• _EXERCISE INSTRUCTIONS_
Copy the data that appears below exactly. Drop the pictures.

• _PROVIDED RECORDS_
------
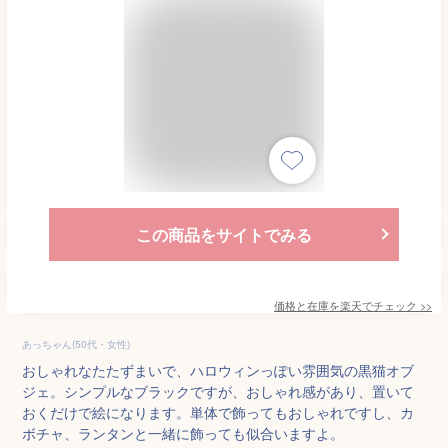
この商品をサイトでみる
価格と在庫を
楽天
でチェック
>>
あっちゃん(50代・女性)
おしゃれなたたずまいで、ハロウィンっぽい雰囲気の黒猫オブ
ジェ。シンプルなブラックですが、おしゃれ感があり、置いて
おくだけで絵になります。単体で飾ってもおしゃれですし、カ
ボチャ、ランタンと一緒に飾っても似合いますよ。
------
• _SOLUTION TO THE PROBLEM_
この商品をサイトでみる
価格と在庫を
楽天
でチェック
>>
あっちゃん(50代・女性)
おしゃれなたたずまいで、ハロウィンっぽい雰囲気の黒猫オブ
ジェ。シンプルなブラックですが、おしゃれ感があり、置いて
おくだけで絵になります。単体で飾ってもおしゃれですし、カ
ボチャ、ランタンと一緒に飾っても似合いますよ。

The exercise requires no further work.